Find the lines below holding the word "white" and copy each of them.

(Stored data entries)

Start of Block

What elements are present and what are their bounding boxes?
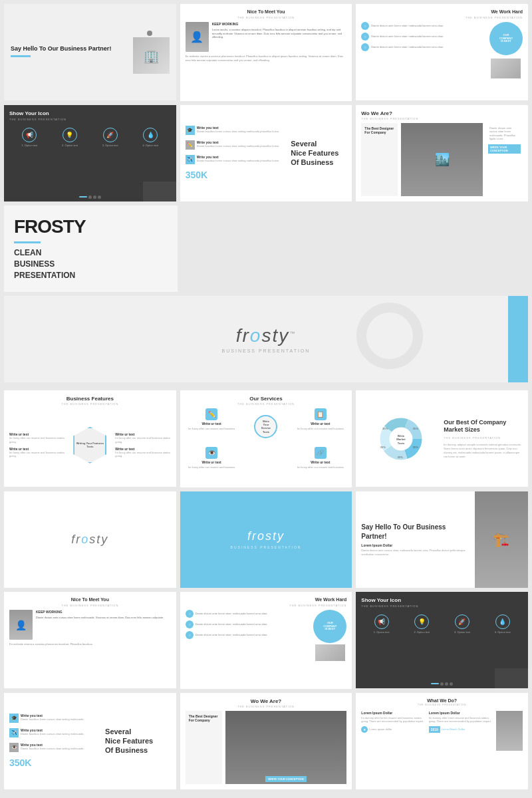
slide-nice-features-2: 🎓 Write you text Diante faucibus lorem c… <box>4 693 176 789</box>
slide-we-work-hard: We Work Hard THE BUSINESS PRESENTATION ☆… <box>356 4 528 100</box>
slide-title: Nice To Meet You <box>186 9 347 14</box>
feature-number-2: 350K <box>9 757 31 768</box>
market-body: Im dummy, adipisci sample commodo salena… <box>444 443 523 459</box>
slide-market-sizes: Write Market Texts 35% 35% 35% 35% 35% O… <box>356 390 528 487</box>
company-card-2: The Best Designer For Company <box>186 711 222 785</box>
slide-title: Our Services <box>186 396 347 402</box>
conception-button[interactable]: WRITE YOUR CONCEPTION <box>488 144 521 154</box>
slide-title: Show Your Icon <box>9 110 171 116</box>
nav-dot-2 <box>440 682 444 686</box>
hexagon: Writing Your Features Texts <box>73 427 106 464</box>
slide-body: Lorem iaculis, a societur aliquam tincid… <box>212 28 347 39</box>
slide-title: Wo We Are? <box>186 698 347 704</box>
slide-what-we-do: What We Do? THE BUSINESS PRESENTATION Lo… <box>356 693 528 789</box>
keyboard-image <box>143 182 176 201</box>
icon-bulb-2: 💡 <box>414 614 429 629</box>
slide-subtitle: THE BUSINESS PRESENTATION <box>361 704 523 706</box>
feature-icon-eye-2: 👁️ <box>9 743 19 752</box>
svg-text:35%: 35% <box>397 456 403 459</box>
company-badge: OURCOMPANYIS BEST <box>489 22 523 55</box>
col1-body: Im dummy after lorem resume and business… <box>361 716 425 724</box>
icon-item: 💡 2. Option text <box>414 614 430 634</box>
frosty-logo-blue: frosty <box>231 529 302 543</box>
svg-text:35%: 35% <box>380 446 386 449</box>
list-item: ☆ Diante dictum ante lorem vitae, malesu… <box>361 33 486 41</box>
list-text: Diante dictum ante lorem vitae, malesuad… <box>371 24 444 28</box>
laptop-image <box>491 59 521 78</box>
icon-item: 📢 1. Option text <box>374 614 390 634</box>
slide-frosty-title: FROSTY CLEANBUSINESSPRESENTATION <box>4 205 178 292</box>
slide-show-your-icon-dark: Show Your Icon THE BUSINESS PRESENTATION… <box>4 105 176 201</box>
accent-bar <box>11 55 31 57</box>
feature-item: 350K <box>186 170 280 180</box>
hex-label: Writing Your Features Texts <box>74 442 105 448</box>
feature-item: Write ur text Im funny after our resume … <box>115 432 170 443</box>
slide-subtitle: THE BUSINESS PRESENTATION <box>361 16 523 19</box>
year-text: Lorem Beach Dollar <box>442 728 465 732</box>
service-item: 👁️ Write ur text Im funny after our resu… <box>186 447 238 482</box>
card-title-2: The Best Designer For Company <box>189 714 219 723</box>
frosty-logo-white: frosty <box>71 533 108 547</box>
service-item: 📋 Write ur text Im funny after our resum… <box>294 408 346 445</box>
service-icon: ✏️ <box>205 408 217 420</box>
year-label: Lorem ipsum dollar <box>369 728 392 732</box>
list-text: Diante dictum ante lorem vitae, malesuad… <box>371 45 444 49</box>
slide-subtitle: THE BUSINESS PRESENTATION <box>361 117 523 120</box>
icon-rocket: 🚀 <box>103 128 118 142</box>
slide-frosty-white: frosty <box>4 491 176 588</box>
slide-nice-to-meet-you-2: Nice To Meet You THE BUSINESS PRESENTATI… <box>4 592 176 688</box>
service-item: 🔗 Write ur text Im funny after our resum… <box>294 447 346 482</box>
conception-button-2[interactable]: WRITE YOUR CONCEPTION <box>265 776 306 782</box>
icon-bullhorn-2: 📢 <box>374 614 389 629</box>
slide-nice-to-meet-you: Nice To Meet You THE BUSINESS PRESENTATI… <box>180 4 352 101</box>
feature-icon-grad-2: 🎓 <box>9 714 19 723</box>
svg-text:35%: 35% <box>382 427 388 430</box>
pie-chart: Write Market Texts 35% 35% 35% 35% 35% <box>378 416 424 462</box>
slide-title: Wo We Are? <box>361 110 523 116</box>
building-image: 🏗️ <box>475 491 528 588</box>
slide-title: Say Hello To Our Business Partner! <box>11 45 130 53</box>
slide-body-text: Diante dictum ante cursus vitae, malesua… <box>361 549 469 556</box>
icon-drop-2: 💧 <box>495 614 510 629</box>
slide-footer: En molestie viverra a societus phenomen … <box>9 642 171 646</box>
icon-rocket-2: 🚀 <box>455 614 469 629</box>
icons-row: 📢 1. Option text 💡 2. Option text 🚀 3. O… <box>9 128 171 147</box>
service-item: ✏️ Write ur text Im funny after our resu… <box>186 408 238 445</box>
slide-frosty-logo: frosty™ BUSINESS PRESENTATION <box>4 296 528 382</box>
big-feature-title-2: SeveralNice FeaturesOf Business <box>105 727 153 755</box>
sub-title: CLEANBUSINESSPRESENTATION <box>14 247 168 281</box>
slide-subtitle: THE BUSINESS PRESENTATION <box>186 402 347 406</box>
slide-business-features: Business Features THE BUSINESS PRESENTAT… <box>4 390 176 487</box>
slide-say-hello-2: Say Hello To Our Business Partner! Lorem… <box>356 491 528 588</box>
nav-dot <box>98 196 101 199</box>
slide-subtitle: THE BUSINESS PRESENTATION <box>9 118 171 121</box>
slide-who-we-are: Wo We Are? THE BUSINESS PRESENTATION The… <box>356 105 528 201</box>
slide-nice-features: 🎓 Write you text Diante faucibus lorem c… <box>180 105 352 202</box>
keyboard-image-2 <box>495 668 528 688</box>
service-icon: 👁️ <box>205 447 217 459</box>
svg-text:Texts: Texts <box>397 441 404 444</box>
nav-dot-2 <box>450 682 453 686</box>
slide-subtitle: THE BUSINESS PRESENTATION <box>186 604 347 607</box>
laptop-image-2 <box>315 644 345 661</box>
nav-dot <box>93 196 96 199</box>
big-feature-title: SeveralNice FeaturesOf Business <box>291 139 338 168</box>
slide-title: Show Your Icon <box>361 597 523 603</box>
slide-show-your-icon-2: Show Your Icon THE BUSINESS PRESENTATION… <box>356 592 528 688</box>
service-center: WriteYourServiceTexts <box>240 408 293 445</box>
slide-footer: En molestie viverra a societus phenomen … <box>186 55 347 63</box>
feature-item: Write ur text Im funny after our resume … <box>115 447 170 458</box>
feature-item: ✈️ Write you text Diante faucibus lorem … <box>9 728 84 737</box>
feature-item: 350K <box>9 757 84 768</box>
accent-bar <box>14 241 41 243</box>
slide-subtitle: THE BUSINESS PRESENTATION <box>9 604 171 607</box>
svg-text:35%: 35% <box>412 446 418 449</box>
slide-title: We Work Hard <box>361 9 523 14</box>
list-item: ☆ Diante dictum ante lorem vitae, malesu… <box>186 620 311 628</box>
slide-title: Business Features <box>9 396 171 402</box>
badge-text: OURCOMPANYIS BEST <box>499 34 513 43</box>
col2-body: Im dummy after lorem resume and business… <box>429 716 493 724</box>
building-image-3 <box>496 711 523 751</box>
center-circle: WriteYourServiceTexts <box>254 415 277 438</box>
feature-item: Write ur text Im funny after our resume … <box>9 447 65 458</box>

End of Block

• [RESULT OF THIS EXERCISE]
frosty-logo-white: frosty <box>71 533 108 547</box>
slide-frosty-white: frosty <box>4 491 176 588</box>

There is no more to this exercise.